Cash Flow Cash flow from operations is negative, and there is no sign yet of the kind of steady cash inflow that comes from mature customer relationships. Free cash flow is likewise negative, reflecting cash being consumed to run and develop the business rather than generated from it. For a company at this stage, the key question is whether it can eventually convert its technology and contracts into a self‑funding business before cash needs force repeated capital raises.


Competitive Edge

Competitive Edge ZenaTech is trying to carve out a defensible position by combining advanced drones, specialized software, and a subscription‑style “Drone as a Service” model. Its design patent on the ZenaDrone 1000, focus on tailored industry solutions, and acquisition of surveying and engineering firms all help build switching costs and a built‑in customer base. At the same time, it operates in crowded, fast‑moving markets—commercial drones, defense tech, and enterprise software—where larger, well‑funded rivals and rapid technological change remain significant competitive pressures.


Innovation and R&D

Innovation and R&D The company’s strategy leans heavily on innovation: advanced drone designs, AI‑driven autonomy, a quantum computing initiative for real‑time data processing, and emerging Counter‑UAS defense technology. It is also layering on cloud software and a service model around this hardware. If executed well, these efforts could create a differentiated, integrated platform; however, many of these projects are early, complex, and capital‑intensive, so there is substantial execution, timing, and technical risk around how much of this pipeline turns into dependable, commercial products.


Summary

Overall, ZenaTech looks like a very early‑stage, high‑innovation technology story: minimal historical revenue, ongoing losses, a thin balance sheet, and negative cash flow, paired with an ambitious product roadmap and acquisition‑driven expansion plan.
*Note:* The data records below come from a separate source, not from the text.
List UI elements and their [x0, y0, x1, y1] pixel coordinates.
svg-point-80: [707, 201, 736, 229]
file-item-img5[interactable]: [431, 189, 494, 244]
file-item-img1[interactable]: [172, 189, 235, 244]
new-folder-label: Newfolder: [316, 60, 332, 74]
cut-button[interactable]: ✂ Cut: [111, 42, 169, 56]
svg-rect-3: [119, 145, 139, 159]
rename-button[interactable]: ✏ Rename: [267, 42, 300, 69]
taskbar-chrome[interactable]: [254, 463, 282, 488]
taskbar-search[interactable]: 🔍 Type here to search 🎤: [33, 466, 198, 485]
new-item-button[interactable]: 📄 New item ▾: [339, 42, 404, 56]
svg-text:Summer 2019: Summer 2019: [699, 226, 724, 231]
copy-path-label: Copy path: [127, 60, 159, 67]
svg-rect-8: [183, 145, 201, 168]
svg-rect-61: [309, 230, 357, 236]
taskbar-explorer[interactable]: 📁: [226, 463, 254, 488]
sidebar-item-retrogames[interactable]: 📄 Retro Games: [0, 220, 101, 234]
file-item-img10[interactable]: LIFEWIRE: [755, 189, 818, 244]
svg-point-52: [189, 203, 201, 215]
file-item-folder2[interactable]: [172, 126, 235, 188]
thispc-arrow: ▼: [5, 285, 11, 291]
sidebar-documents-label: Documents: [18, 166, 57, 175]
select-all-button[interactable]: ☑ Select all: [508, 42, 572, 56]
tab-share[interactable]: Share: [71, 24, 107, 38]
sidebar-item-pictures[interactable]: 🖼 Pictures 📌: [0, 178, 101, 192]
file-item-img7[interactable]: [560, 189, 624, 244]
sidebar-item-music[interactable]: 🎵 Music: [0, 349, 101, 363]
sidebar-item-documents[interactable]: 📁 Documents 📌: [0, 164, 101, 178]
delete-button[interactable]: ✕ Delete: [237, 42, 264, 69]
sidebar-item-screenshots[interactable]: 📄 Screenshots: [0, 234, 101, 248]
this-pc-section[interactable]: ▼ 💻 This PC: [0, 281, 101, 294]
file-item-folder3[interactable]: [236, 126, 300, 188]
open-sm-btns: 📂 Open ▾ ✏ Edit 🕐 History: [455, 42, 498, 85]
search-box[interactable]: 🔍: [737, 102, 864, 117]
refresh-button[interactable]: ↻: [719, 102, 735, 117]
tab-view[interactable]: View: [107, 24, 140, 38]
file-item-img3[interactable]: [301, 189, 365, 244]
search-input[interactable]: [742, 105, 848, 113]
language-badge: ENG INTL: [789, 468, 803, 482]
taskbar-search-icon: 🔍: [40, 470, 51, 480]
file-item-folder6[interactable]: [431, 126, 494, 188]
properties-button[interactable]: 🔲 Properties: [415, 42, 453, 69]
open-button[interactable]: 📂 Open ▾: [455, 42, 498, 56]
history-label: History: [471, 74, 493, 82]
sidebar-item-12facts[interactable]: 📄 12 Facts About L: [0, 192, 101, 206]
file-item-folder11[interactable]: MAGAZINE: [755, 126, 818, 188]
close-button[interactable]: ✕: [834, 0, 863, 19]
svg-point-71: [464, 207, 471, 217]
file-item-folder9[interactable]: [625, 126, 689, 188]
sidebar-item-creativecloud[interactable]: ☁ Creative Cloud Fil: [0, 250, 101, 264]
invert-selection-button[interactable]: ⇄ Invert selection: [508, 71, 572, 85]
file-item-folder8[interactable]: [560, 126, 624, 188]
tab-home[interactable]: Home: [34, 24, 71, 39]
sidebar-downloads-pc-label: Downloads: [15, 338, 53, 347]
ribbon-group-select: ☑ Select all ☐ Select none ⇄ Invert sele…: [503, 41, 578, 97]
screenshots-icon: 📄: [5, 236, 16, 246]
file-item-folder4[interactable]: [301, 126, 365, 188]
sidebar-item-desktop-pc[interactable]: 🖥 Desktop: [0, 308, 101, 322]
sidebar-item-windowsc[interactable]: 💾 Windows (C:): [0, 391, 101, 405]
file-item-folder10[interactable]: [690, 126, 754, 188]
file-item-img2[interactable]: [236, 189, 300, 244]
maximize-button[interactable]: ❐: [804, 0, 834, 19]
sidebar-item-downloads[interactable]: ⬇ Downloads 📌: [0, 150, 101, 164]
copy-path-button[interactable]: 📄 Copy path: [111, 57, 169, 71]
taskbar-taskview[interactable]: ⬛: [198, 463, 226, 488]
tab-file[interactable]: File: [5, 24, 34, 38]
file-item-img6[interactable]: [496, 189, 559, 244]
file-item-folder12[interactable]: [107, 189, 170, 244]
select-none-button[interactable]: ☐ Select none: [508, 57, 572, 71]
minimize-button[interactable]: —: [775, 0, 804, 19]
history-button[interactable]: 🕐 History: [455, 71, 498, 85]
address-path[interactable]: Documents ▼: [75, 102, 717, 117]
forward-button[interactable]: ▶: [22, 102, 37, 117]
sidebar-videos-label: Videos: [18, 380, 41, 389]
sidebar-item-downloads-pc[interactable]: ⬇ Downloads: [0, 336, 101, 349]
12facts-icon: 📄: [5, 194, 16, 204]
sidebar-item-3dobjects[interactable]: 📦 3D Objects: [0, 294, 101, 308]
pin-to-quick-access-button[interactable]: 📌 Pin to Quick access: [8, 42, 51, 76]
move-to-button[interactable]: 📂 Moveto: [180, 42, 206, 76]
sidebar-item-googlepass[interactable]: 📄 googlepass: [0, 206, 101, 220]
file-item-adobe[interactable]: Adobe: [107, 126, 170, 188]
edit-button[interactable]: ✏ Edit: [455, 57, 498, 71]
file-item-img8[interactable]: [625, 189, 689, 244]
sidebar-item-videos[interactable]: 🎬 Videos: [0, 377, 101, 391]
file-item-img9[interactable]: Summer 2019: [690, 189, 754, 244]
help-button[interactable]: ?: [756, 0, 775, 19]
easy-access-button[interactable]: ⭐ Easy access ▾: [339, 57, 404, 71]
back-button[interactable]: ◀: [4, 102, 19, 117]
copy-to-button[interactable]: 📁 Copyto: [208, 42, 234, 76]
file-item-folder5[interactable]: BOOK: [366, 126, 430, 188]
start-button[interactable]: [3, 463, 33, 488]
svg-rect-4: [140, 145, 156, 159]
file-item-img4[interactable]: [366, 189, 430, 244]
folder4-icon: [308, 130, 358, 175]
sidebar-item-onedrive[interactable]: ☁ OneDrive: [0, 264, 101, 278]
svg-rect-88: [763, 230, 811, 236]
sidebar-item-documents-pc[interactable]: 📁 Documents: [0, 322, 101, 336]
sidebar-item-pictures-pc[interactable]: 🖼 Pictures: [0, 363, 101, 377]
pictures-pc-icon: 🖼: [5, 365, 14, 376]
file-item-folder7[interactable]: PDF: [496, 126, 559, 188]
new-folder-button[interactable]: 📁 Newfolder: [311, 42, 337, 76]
The future of the business depends less on current financials and more on whether it can: convert its Drone‑as‑a‑Service concept into stable recurring revenue; successfully integrate acquired firms; win and retain customers in agriculture, infrastructure, defense, and logistics; and manage its cash needs without overextending. It is a classic high‑uncertainty, high‑potential profile where execution and capital discipline will matter as much as the technology itself.